This means you, Logan. You know what you did.

Below that, in a second hand—slightly shakier—someone had added:

Also means you, whoever you are that isn't Logan. He means it. He has more sandals.

Andrew studied the sign in silence for a moment.

"Logan really should've known better."

"Should we—" Caleb started.

"Absolutely not," Andrew said.

And kept walking.

The third sign was personal.

They almost missed it—it was half-buried in ash, only a corner sticking out. Caleb pulled it free and shook it loose.

The message was written in huge, uncompromising letters:

I CAN SEE YOU FROM HERE. GO HOME.

Both of them looked up at the same time.

Far in the distance, through the heat shimmer, was a jagged escarpment—rock formations rising like broken teeth out of the desert floor. And on the highest point, a tiny figure sat perfectly still.

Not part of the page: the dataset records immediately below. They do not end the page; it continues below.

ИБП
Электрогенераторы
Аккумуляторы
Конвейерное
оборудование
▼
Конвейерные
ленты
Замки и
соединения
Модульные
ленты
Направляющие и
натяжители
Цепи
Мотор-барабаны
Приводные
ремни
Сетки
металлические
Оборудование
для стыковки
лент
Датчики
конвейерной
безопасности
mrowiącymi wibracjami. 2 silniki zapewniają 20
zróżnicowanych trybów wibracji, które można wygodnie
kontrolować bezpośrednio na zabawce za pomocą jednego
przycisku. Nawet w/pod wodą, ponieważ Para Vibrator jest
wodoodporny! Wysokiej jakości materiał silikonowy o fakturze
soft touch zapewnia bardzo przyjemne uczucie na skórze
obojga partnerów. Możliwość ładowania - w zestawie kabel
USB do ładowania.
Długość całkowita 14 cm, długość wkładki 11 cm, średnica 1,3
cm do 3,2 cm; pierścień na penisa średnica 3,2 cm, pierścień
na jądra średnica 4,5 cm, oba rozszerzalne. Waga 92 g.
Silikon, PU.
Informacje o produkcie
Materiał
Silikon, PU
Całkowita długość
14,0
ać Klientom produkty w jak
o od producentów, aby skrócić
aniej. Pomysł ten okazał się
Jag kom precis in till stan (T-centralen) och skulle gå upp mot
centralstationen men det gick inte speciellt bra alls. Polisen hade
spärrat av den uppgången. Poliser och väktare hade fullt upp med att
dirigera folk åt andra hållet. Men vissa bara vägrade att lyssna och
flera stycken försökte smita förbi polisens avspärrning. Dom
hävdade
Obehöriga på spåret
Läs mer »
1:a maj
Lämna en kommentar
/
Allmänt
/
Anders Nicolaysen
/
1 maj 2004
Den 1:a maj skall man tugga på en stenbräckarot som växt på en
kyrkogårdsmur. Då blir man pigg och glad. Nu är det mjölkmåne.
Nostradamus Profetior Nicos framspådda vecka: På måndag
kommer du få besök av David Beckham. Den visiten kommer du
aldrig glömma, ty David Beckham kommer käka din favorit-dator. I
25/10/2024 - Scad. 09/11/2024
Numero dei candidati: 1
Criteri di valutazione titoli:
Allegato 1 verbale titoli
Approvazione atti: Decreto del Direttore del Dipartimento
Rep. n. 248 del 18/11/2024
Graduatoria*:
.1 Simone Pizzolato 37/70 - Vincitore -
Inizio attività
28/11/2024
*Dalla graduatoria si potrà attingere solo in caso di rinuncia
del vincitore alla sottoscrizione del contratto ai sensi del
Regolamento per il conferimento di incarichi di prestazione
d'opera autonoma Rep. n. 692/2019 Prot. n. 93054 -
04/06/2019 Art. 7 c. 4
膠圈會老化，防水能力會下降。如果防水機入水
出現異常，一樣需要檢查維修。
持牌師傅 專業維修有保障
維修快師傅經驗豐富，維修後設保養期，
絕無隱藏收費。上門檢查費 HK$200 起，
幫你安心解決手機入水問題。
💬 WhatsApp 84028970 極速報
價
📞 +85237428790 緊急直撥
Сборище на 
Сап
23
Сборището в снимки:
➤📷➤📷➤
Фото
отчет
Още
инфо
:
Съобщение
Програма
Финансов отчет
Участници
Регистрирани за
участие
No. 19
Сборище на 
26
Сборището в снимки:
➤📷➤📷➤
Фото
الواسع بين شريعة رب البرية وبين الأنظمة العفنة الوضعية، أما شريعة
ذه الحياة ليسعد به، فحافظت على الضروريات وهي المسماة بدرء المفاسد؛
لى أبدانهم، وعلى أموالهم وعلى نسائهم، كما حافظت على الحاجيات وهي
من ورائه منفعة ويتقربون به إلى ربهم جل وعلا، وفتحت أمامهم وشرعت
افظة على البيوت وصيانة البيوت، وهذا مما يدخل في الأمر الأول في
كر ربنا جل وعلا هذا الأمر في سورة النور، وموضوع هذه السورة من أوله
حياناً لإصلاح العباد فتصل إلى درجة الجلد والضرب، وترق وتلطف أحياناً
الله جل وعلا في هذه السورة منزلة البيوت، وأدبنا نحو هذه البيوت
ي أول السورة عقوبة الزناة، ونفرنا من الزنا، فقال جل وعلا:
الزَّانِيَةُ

Holding what looked like a cup of tea.

"…He can see us from there?" Caleb asked.

"Apparently," Andrew said.

"That's kind of insane, actually."

"Lowkey," Andrew agreed.

Then he cupped his hands around his mouth—an entirely pointless gesture given the distance, wind, and general physics of the situation—and shouted:

"WE CAME FOR TRAINING!"

No response.

"WE'RE ASTARTES PLAYERS! WE FOUGHT A SPACE WOLF TO A DRAW!"

The figure slowly raised the tea cup.

"…Is that like a greeting?" Andrew asked immediately.

"I think he's ignoring us," Caleb said.

"Nah," Andrew shook his head. "That's acknowledgment. That's basically engagement. We're in."

"That's not what ignoring means."

"Semantic cope," Andrew said, already walking. "He's interested. Let's go."

The climb was not dignified.

The rock face was steep enough that their Power Armor quickly became less "wargear" and more "inconvenient additional gravity," and the calcified stone had the structural integrity of something that had been planning to fall apart for years and was simply waiting for the right excuse. Two fully armored Astartes scrambling up it apparently counted.

Twice, whole sections of rock gave way under Caleb's grip, sending him dropping several meters before he caught himself.

Andrew, attempting a more "efficient" route, discovered that what he had confidently identified as a stable ledge was actually compacted ash held together by optimism and spite. It immediately collapsed, depositing him face-first into the cliff with a resonant clang that echoed across the desert.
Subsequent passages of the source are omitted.